String.intern () doesn't seem to scale very well, as you add more lines. It seems like O (n) with the number of rows in the pool.
Random rand = new Random(); for(int i=0;i<100;i++) { long start = System.nanoTime(); for(int j=0;j<100000;j++) Long.toString(rand.nextLong()).toString().intern(); long time = System.nanoTime() - start; System.out.printf("Took %,d ns on average to intern() a random string%n", time/100000); }
prints
Took 1,586 ns on average to intern() a random string Took 3,843 ns on average to intern() a random string Took 7,551 ns on average to intern() a random string Took 13,436 ns on average to intern() a random string Took 20,226 ns on average to intern() a random string Took 27,609 ns on average to intern() a random string Took 35,098 ns on average to intern() a random string Took 42,439 ns on average to intern() a random string Took 50,801 ns on average to intern() a random string Took 20,975 ns on average to intern() a random string Took 4,634 ns on average to intern() a random string Took 10,512 ns on average to intern() a random string Took 16,914 ns on average to intern() a random string Took 23,601 ns on average to intern() a random string Took 30,230 ns on average to intern() a random string Took 36,184 ns on average to intern() a random string Took 43,266 ns on average to intern() a random string
Instead, I use an array as a string pool.
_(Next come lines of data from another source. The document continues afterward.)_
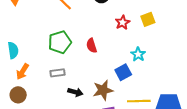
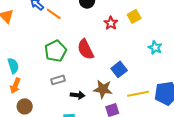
red semicircle: (92, 46) -> (86, 49), size x1.5
cyan star: (138, 54) -> (155, 48), moved
orange arrow: (22, 72) -> (15, 86), moved
brown star: (103, 90) -> (103, 89), turned 30

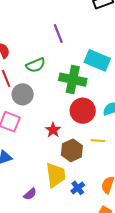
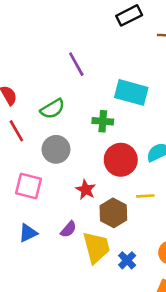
green cross: (73, 80) -> (103, 121), size x0.6
gray circle: (23, 94) -> (56, 149), moved
purple semicircle: (30, 194) -> (68, 229), moved

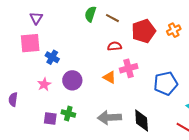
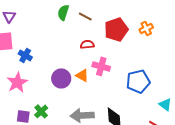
pink cross: (129, 68) -> (101, 66), turned 30
purple circle: (72, 80) -> (61, 78), moved
pink star: (44, 84) -> (17, 82), size x1.5
green cross: (68, 113) -> (41, 111), turned 32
private static void testHashArray(String[] strings2, int size) { String[] pool = new String[size]; int hit=0, miss=0; long start2 = System.nanoTime(); for (String s : strings2) { int hash = (s.hashCode() & 0x7fffffff) % pool.length; String s2 = pool[hash]; if (s.equals(s2)) { hit++; } else { miss++; } if (s2 != s) pool[hash] = s; } long time2 = System.nanoTime() - start2; System.out.printf("Hash size: %,d took %.3f second. Hit/miss %,d/%,d %n", size, time2 / 1e9, hit, miss); } public static void main(String... args) { Random rand = new Random(); // a million unique strings. String[] strings = new String[1000 * 1000]; for (int i = 0; i < strings.length; i++) strings[i] = String.valueOf(rand.nextLong()); // random selection of Strings String[] strings2 = new String[10 * 1000 * 1000]; int totalSize = 0; for (int i = 0; i < strings2.length; i++) { int idx = (int) Math.pow(strings.length, rand.nextFloat()); String s = strings[idx]; strings2[i] = s; totalSize += s.length() + 16; // with overhead } System.out.printf("Original size %,d%n", totalSize); Set<String> uniqueStrings = Collections.newSetFromMap(new IdentityHashMap<String, Boolean>()); uniqueStrings.addAll(Arrays.asList(strings2)); System.out.printf("Unique strings %,d%n", uniqueStrings.size()); long start = System.nanoTime(); HashMap<String,String> map = new HashMap(); for(String s: strings2) map.put(s,s); long time = System.nanoTime() - start; System.out.printf("Took %.3f second to map strings%n", time/1e9); testHashArray(strings2, 10192); testHashArray(strings2, 101929); testHashArray(strings2, 1019291); }
prints
Original size 353,293,201 Unique strings 766,222 Took 0.979 second to map strings Hash size: 10,192 took 0.357 second. Hit/miss 5,213,210/4,786,790 Hash size: 101,929 took 0.309 second. Hit/miss 7,202,094/2,797,906 Hash size: 1,019,291 took 0.254 second. Hit/miss 8,789,382/1,210,618
If the intern is slow, how about completing it after loading it in the background thread. After loading the server, you can put () lines when a duplicate is detected.
Do you really need to save 130 MB? I know this sounds great, but will memory be used for anything else?
For a faster form on intern () you can use a fixed-size array.